Паша, размашисто показав, что хватит, пожалуй, об этом, зацепился штанами за угол невидимого в темноте стула – микрошеренга выстроилась возле стены, лишив пространство возможности вольного маневра. Он чуть попятился и решительно сменил тему:
– У меня маленький вопрос, точнее, предложение по «Пламени».
Аня моргнула.
– С этим к Наташе лучше, наверное.
– А она как раз к вам сказала.
– Да? Ну, если недолго, а то поздно.
Услышав разговор в кабинетике Ани, Наташа остановилась у приоткрытой двери. Молодежь беседовала, не замечая ее. Вернее, вещал преимущественно Паулито, но Аня слушала увлеченно и перекладывала его гон не столь холодными, как надеялась Наташа, репликами.

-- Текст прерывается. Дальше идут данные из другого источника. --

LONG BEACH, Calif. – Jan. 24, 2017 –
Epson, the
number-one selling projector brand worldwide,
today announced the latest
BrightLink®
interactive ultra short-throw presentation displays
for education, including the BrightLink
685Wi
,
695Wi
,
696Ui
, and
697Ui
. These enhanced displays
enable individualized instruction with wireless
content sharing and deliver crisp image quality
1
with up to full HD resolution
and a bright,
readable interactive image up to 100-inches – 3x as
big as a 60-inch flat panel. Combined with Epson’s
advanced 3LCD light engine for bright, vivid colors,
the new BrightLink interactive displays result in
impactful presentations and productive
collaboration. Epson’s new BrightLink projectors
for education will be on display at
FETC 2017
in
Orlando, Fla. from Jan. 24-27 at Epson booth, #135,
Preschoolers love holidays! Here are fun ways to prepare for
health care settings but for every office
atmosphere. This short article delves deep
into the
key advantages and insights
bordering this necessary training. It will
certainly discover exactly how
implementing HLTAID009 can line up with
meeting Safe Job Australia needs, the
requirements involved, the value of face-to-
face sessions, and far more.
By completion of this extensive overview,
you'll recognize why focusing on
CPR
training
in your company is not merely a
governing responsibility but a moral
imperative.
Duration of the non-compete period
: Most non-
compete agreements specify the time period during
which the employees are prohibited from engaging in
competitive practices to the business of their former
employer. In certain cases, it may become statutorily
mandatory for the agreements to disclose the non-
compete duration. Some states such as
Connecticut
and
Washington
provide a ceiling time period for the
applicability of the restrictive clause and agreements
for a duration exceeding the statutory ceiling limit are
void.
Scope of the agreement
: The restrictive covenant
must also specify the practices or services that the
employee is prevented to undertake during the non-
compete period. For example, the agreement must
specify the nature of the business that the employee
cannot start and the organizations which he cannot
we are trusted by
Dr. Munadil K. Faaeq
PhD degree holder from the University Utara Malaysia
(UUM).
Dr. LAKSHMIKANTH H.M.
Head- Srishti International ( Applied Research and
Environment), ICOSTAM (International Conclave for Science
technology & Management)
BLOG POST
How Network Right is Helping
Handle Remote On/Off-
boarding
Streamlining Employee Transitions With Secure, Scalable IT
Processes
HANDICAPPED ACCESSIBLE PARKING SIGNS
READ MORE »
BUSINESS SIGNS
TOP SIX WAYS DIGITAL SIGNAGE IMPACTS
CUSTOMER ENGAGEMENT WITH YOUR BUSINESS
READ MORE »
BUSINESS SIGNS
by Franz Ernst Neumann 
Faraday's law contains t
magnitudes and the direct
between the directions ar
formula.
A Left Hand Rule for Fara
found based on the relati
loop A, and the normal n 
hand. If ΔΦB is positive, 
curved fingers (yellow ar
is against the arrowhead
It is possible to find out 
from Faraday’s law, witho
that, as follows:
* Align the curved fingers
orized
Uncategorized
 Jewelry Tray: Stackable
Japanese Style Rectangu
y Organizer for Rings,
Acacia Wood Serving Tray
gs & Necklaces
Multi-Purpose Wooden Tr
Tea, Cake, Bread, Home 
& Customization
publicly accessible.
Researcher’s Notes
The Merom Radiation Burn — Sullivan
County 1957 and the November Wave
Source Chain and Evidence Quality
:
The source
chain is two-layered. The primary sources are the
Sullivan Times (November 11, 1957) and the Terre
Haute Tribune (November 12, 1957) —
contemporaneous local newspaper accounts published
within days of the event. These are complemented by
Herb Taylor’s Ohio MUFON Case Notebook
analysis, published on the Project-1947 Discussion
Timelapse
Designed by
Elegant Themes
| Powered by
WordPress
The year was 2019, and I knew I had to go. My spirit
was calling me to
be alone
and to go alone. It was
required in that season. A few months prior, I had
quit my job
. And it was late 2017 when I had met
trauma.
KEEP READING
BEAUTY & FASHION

– …Не-не, какая поэзия. И не проза. Лонгрид такой, без понтов, тру детектив, можно даже мини-сериалом как раз, про бандитов или еще кого, – излагал Паша с ловкостью и жаром, которых так не хватало его текстам. – Я же только сейчас копирайчу, так-то три года на криминале сидел, пока «Вечерка» не закрылась. Ну и сверху команда пошла про преступность особо не писать. Народу, говорят, это не надо.
– Тогда и «Пламени» не надо, наверно? – предположила Аня.
Наташа одобрительно кивнула. Паша не смутился:
– Про прошлое-то можно. Губер и мэр сменились, ментовское начальство тоже, у них же ротация. А следаки остались, рассказать могут всякое. Я поспрашиваю, если в принципе идея про лонгрид изжоги не вызывает. Ну или цикл можно сделать: самые знаменитые налеты, самые крупные хищения и так далее. Я бы как-нибудь повернул, чтобы не скучно.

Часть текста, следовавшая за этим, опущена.